话说郑东一缕幽魂离了地府,经一束白光导引,径奔紫禁城飞来。一路上果然有明媚女子团团簇簇,往来穿梭,莺声燕语,裙袂翩翩,刹时间魂魄酥了半边,只觉得世界多么美好,空气多么清新,一个左拥右抱姬妾成群的时代就要来临了。忽然魂魄一抖,身子渐渐有了知觉,睁开眼睛,发现正躺在一个阴暗的房间里。环视四周,屋子很小,陈设也很简单,虽然不算破旧,只是光线很暗,多少显的有些阴。一个身着蓝布长衫、脑后拖着条大辫子的人正爬在一旁的桌子上打盹,脑袋上扣着顶凉帽,倒有些象电视上演的清朝太监的模样。郑东心里一阵激动:看来真是到了皇宫了,原来是清朝,那也将就了。估计这厮是服侍我的太监,不知道我现在是什么角色?亲王?贝勒?哦不对,王爷是住在王府里的。那么我是皇上还是阿哥呢?就是居住环境简朴了点。正胡思乱想,撑着手臂想坐起来,一抬胳膊碰落了被子,搁在床边的蝇拂子也掉在地上。那个太监模样的人听见响动,抬起头揉了揉惺忪的睡眼,淡淡的道:“醒啦?你这一觉睡的真够可以的,他妈的,害得我整整两天没合眼。”
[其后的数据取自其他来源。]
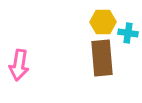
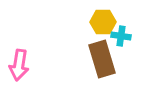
cyan cross: moved 7 px left, 3 px down
brown rectangle: moved 1 px down; rotated 12 degrees counterclockwise
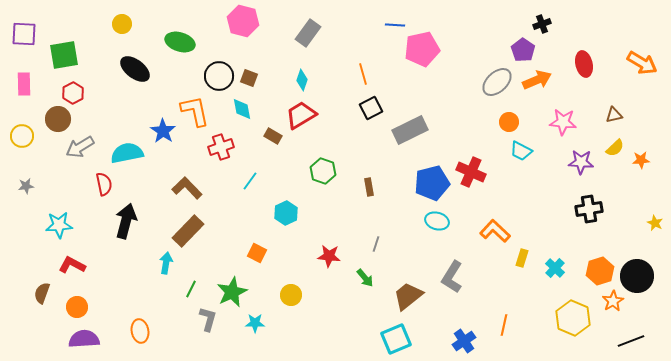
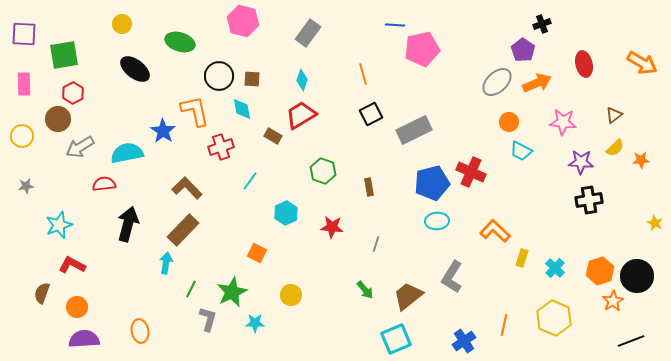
brown square at (249, 78): moved 3 px right, 1 px down; rotated 18 degrees counterclockwise
orange arrow at (537, 80): moved 3 px down
black square at (371, 108): moved 6 px down
brown triangle at (614, 115): rotated 24 degrees counterclockwise
gray rectangle at (410, 130): moved 4 px right
red semicircle at (104, 184): rotated 85 degrees counterclockwise
black cross at (589, 209): moved 9 px up
black arrow at (126, 221): moved 2 px right, 3 px down
cyan ellipse at (437, 221): rotated 20 degrees counterclockwise
cyan star at (59, 225): rotated 16 degrees counterclockwise
brown rectangle at (188, 231): moved 5 px left, 1 px up
red star at (329, 256): moved 3 px right, 29 px up
green arrow at (365, 278): moved 12 px down
yellow hexagon at (573, 318): moved 19 px left
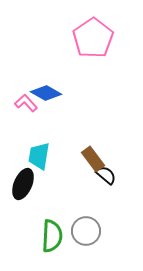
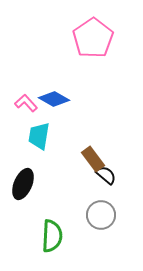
blue diamond: moved 8 px right, 6 px down
cyan trapezoid: moved 20 px up
gray circle: moved 15 px right, 16 px up
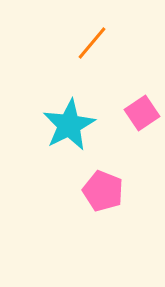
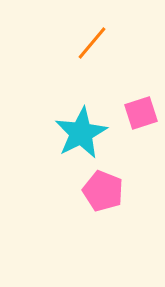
pink square: moved 1 px left; rotated 16 degrees clockwise
cyan star: moved 12 px right, 8 px down
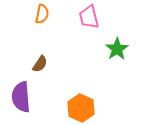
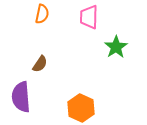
pink trapezoid: rotated 15 degrees clockwise
green star: moved 1 px left, 2 px up
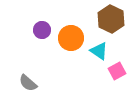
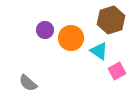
brown hexagon: moved 1 px down; rotated 16 degrees clockwise
purple circle: moved 3 px right
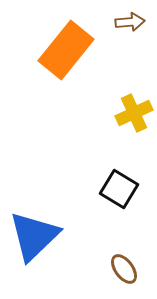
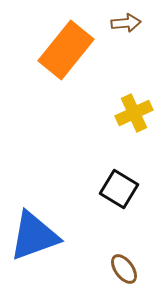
brown arrow: moved 4 px left, 1 px down
blue triangle: rotated 24 degrees clockwise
郑东一楞,这家伙怎么用这种语气跟我说话?可是又不知道该不该发作,看看那人,十五六岁年纪,长的倒也不错,只是五官线条过于柔和,看上去倒象个姑娘。说话也软绵绵的,看来真是个如假包换的太监。这是郑东第一次瞧见真人版的太监,心理上不免一阵反感,有点想吐。好在他是打地府走一遭过来的,胆子壮了许多,定了定神道:“请问这位小公公是……”
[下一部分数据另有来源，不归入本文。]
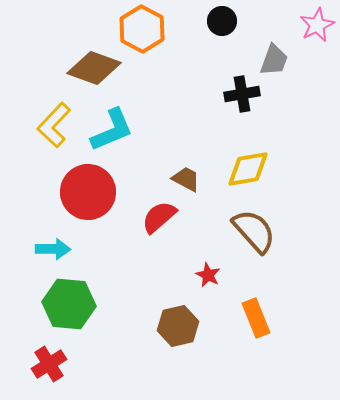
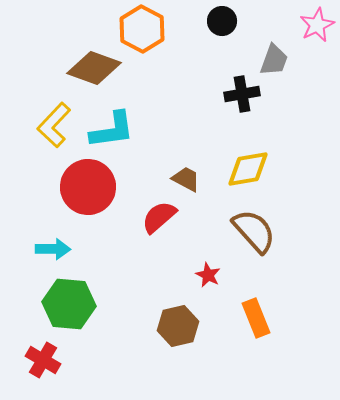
cyan L-shape: rotated 15 degrees clockwise
red circle: moved 5 px up
red cross: moved 6 px left, 4 px up; rotated 28 degrees counterclockwise
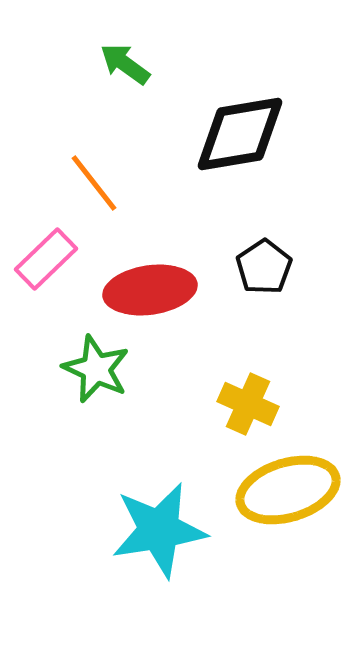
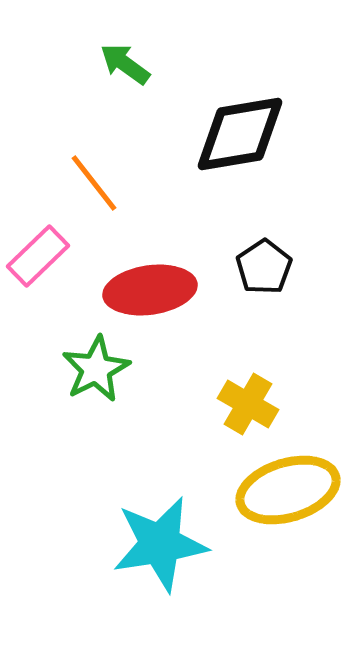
pink rectangle: moved 8 px left, 3 px up
green star: rotated 20 degrees clockwise
yellow cross: rotated 6 degrees clockwise
cyan star: moved 1 px right, 14 px down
那人笑着走过来,拾起被子道:“什么小公公,昏迷了两天就把我小宝子忘啦?亏得我这么伺候你。要不是因为你死去的哥哥,我才懒得理你呢。”
郑东道:“我哥哥死了?他是谁,我又叫什么?”
他这一声高了一点,小宝子慌忙捂住他嘴巴,低喝道:“你不要命啦?这里是坤宁宫,你这么大声,被别人听到可要掉脑袋的!”
郑东更觉得奇怪,连忙欠起身子。大概是昏迷的久了,乍一起来觉得脑袋晕乎乎的,用手一摸才发现后脑勺还缠着一团布。他想了一会才小心翼翼的道:“小……小宝子,我这一昏过去,怎么什么事都不记得了!我,我到底是谁?怎么会昏过去这么久?”
“你真的什么都不记得了?!”
“真的,我,我连自己都不记得了!”
小宝子惊讶的看了他半天,总算相信他说的不是骗人的,摇着头说:“唉,看来你小三子还真是当太监的命啊!”
郑东吓得魂魄几乎再次出壳,张口结舌,费了半天劲才结结巴巴的道:“你,你说什么?小三子?我是……太,太,太监?!”
小宝子道:“这有什么大惊小怪的,咱们不是一样么?再说太监怎么了,吃皇粮拿皇饷,还不用上战场,过年过节还能吃上大肉,比庄稼汉强多了!……”
郑东也顾不上听他的,急忙解开裤子伸手朝里摸了半天,确定了长的圆的各个零件一样不少,刚有点放心,不料小宝子又加了一句:“别摸了,再过个把月,等小刀刘回来了就该给你净身了。你那宝贝还能留住么!”
郑东两眼一黑,恍惚中仿佛看见崔判那阴森森的脸,还有满脸奸诈的牛头马面正得意的冲着他奸笑,分明是说:嘿嘿,果然是美女最多的地方吧?你小子就等着看一辈子的美女、过一辈子干瘾吧!
他妈的,崔判,牛头马面,你们阴我!我要上诉!!!郑东张了张嘴,到底也没能喊出来,脑袋一歪,又晕了过去。